Seasonal surpluses and improving soil one trailer load at a time
It’s the time of year when people get generous with bunches of silver beet, bags of broad beans and more bags of broad beans, that are given away with gusto. The Backyard Pharmacy at Maison Bleue is flush with greenery but it’s a battle to keep up with eating it. Warmer weather means salad days are here so that’s great as a catch-all for anything you fancy in a salad bowl with a good dressing, especially the sweet snow peas that are replenishing themselves as quickly as they are picked.
A knock on the door and a friendly inquiry as to our silver beet status is politely declined, seeing as I had just made a mega batch of four dozen silverbeet and ricotta sausage(less) rolls. This was followed by a visitor with a huge pot full of purple kale and the words ‘please take more’ when I took half a dozen handfuls to ferment (which turned out very well). Where’s the local vegie swap when you want it?
The unseasonable dry and heat has made the long awaited Brussels sprouts and a few other tasty treats bolt and an incursion into our newly fortified yard by The Girls saw the leaves eaten off a second batch of cavolo nero, the sprouting broccoli and the kohl rabi. They love their brassicas. It doesn’t pay to get too attached to what you are growing. The local Spring fair was a chance to relocate some rapidly spreading warragul greens, oregano and rocket, but there’s plenty more popping up where they came from. Meanwhile the tomatoes growing from seed in the potting shed are starting to look strong and my impatient purchase of two grafted heritage tomatoes recently planted have been prudently protected with shade cloth just in case of another frost – and we have had two this week!

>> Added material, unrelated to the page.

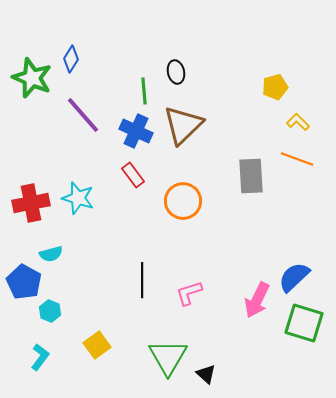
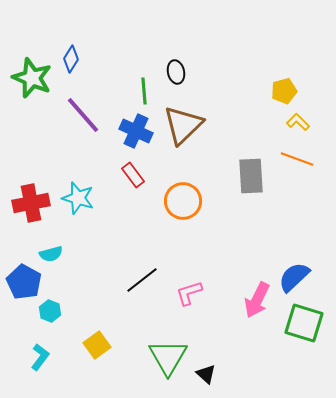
yellow pentagon: moved 9 px right, 4 px down
black line: rotated 52 degrees clockwise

Last season the old repurposed trailer/garden bed produced tasty spuds so I reasoned that a crop of broad beans would be a good nitrogen addition for the soil, providing beans in the meantime. When they die off the stems will be cut and composted and the remainder dug in to enrich to soil.
Broad beans are also known as fava beans. They contain high levels of protein, fibre and other plant nutrients plus levo-dopa, a precursor for production of compounds like dopamine in the brain and used to treat people suffering Parkinson’s disease.
But what to do with the prolific beans? The small ones are beautiful in salads, when larger they need cooking and each bean needs peeling, which is OK for small amounts. Try them in risottos, soups or pureed with peas or make a tasty batch of avocado and broad bean sourdough toast topper.
Fair Food Week – Our Feast of Food Films
A recent community food film night, auspiced by Growing Change and the Bendigo Community Food Network, brought people together at the Old Church on the Hill in Bendigo.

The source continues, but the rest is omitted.